Your assignment.
Repeat exactly the lines of the material below that run from the "la prise en charge de différents clients." line to the "acidentais provocadas pela" line, including both, and do not carry over any pictures.

Extracted data.
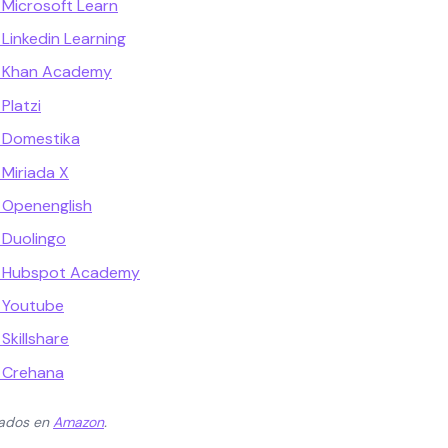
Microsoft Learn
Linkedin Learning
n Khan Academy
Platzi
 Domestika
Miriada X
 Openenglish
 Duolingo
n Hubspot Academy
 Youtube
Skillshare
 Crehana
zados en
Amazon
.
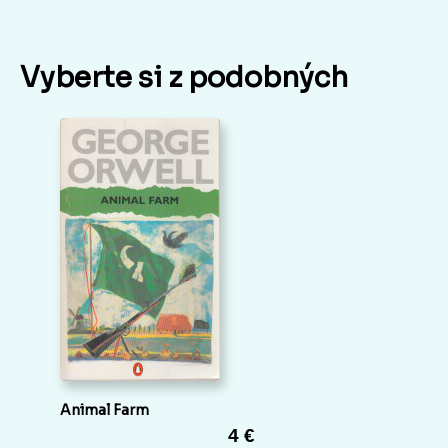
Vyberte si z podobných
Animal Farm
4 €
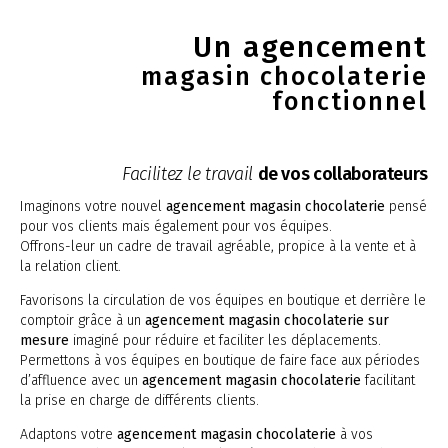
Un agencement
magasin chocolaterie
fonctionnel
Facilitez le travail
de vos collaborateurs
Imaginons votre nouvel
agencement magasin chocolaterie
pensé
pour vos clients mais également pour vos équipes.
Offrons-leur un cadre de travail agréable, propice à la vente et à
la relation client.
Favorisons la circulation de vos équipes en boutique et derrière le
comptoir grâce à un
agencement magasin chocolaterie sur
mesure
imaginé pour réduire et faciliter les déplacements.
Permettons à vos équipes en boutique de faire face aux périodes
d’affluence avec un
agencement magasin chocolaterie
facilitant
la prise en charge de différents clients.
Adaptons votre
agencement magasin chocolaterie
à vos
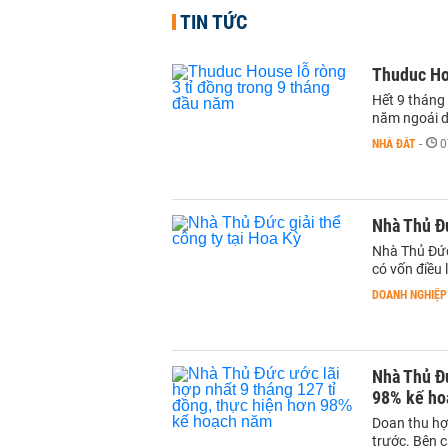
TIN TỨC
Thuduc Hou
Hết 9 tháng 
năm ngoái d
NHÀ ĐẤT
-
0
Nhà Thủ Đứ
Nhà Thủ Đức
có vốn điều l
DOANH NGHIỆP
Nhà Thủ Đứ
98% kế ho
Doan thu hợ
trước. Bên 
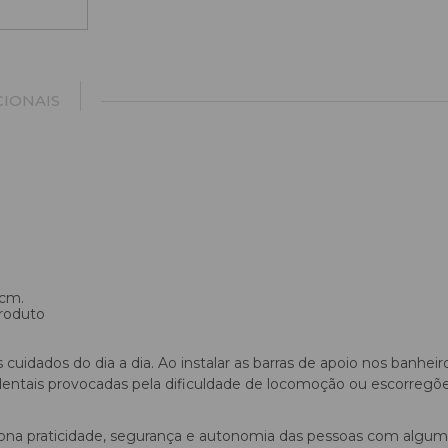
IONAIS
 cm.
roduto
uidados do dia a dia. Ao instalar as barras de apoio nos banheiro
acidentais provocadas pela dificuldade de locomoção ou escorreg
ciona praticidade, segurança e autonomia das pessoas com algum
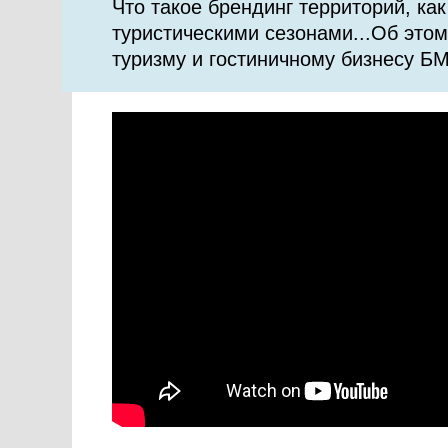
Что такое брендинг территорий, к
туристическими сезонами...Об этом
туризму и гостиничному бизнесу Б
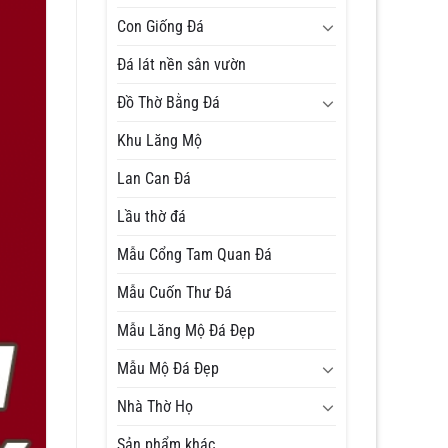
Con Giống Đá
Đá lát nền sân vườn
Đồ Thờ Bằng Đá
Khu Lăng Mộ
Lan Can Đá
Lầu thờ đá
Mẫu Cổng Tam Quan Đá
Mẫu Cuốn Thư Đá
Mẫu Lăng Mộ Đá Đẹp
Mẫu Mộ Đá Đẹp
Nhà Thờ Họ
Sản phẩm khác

==

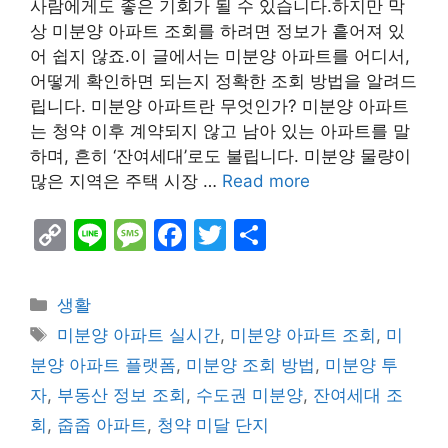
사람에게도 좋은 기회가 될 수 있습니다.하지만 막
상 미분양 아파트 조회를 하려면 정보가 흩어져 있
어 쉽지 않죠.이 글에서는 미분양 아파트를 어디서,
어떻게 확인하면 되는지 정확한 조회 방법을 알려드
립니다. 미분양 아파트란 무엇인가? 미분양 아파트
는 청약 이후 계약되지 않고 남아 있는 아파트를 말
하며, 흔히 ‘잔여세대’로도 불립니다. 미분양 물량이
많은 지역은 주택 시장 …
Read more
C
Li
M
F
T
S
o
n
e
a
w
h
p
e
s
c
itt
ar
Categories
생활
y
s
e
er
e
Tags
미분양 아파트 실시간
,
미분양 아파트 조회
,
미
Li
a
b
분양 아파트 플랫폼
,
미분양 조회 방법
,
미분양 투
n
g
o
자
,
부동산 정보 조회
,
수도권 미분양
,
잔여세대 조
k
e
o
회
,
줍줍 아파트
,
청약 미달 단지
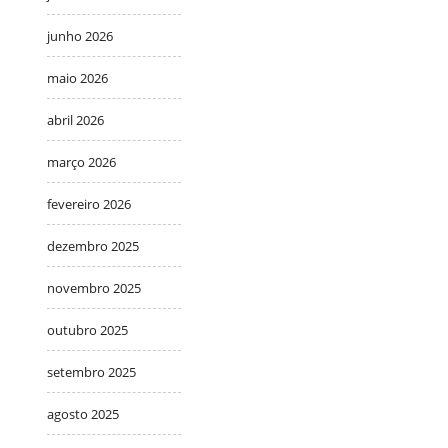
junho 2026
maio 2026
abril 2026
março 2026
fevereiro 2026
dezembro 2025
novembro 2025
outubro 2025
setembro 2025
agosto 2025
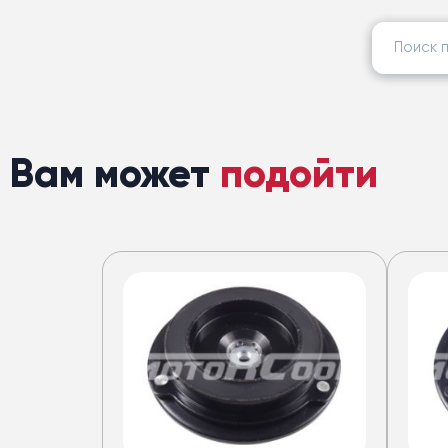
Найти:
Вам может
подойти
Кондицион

---

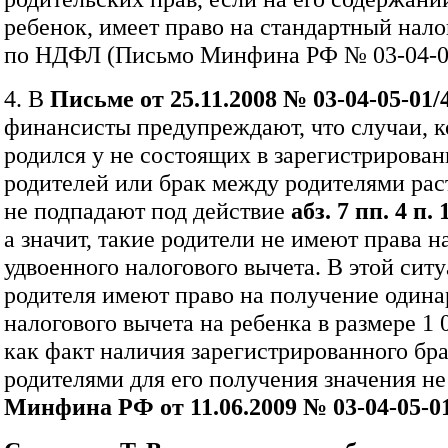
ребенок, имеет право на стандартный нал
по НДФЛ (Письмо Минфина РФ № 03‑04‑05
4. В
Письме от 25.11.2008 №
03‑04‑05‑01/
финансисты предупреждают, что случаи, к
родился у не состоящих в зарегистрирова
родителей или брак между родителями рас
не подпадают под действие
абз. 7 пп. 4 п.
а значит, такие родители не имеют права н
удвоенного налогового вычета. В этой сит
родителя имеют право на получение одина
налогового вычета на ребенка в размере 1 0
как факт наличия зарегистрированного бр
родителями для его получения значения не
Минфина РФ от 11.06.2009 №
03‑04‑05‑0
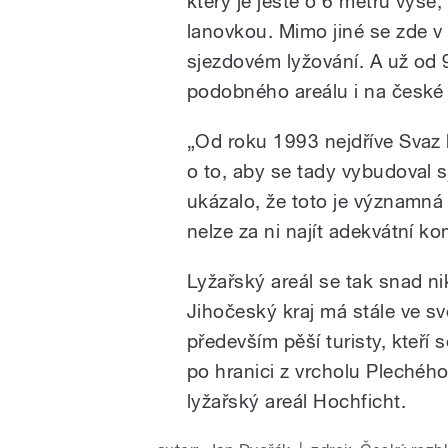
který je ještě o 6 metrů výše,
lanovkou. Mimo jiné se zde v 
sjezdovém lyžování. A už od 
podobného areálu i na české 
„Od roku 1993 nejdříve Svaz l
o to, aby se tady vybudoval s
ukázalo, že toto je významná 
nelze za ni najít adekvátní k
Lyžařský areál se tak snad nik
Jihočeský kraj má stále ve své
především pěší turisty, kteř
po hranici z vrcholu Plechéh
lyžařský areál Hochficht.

Solution to the exercise.
la prise en charge de différents clients.
Adaptons votre
agencement magasin chocolaterie
à vos
TIN TỨC
Thuduc Hou
Hết 9 tháng 
năm ngoái d
NHÀ ĐẤT
-
0
Nhà Thủ Đứ
Nhà Thủ Đức
có vốn điều l
DOANH NGHIỆP
Nhà Thủ Đứ
98% kế ho
Doan thu hợ
trước. Bên 
IONAIS
 cm.
roduto
uidados do dia a dia. Ao instalar as barras de apoio nos banheiro
acidentais provocadas pela dificuldade de locomoção ou escorreg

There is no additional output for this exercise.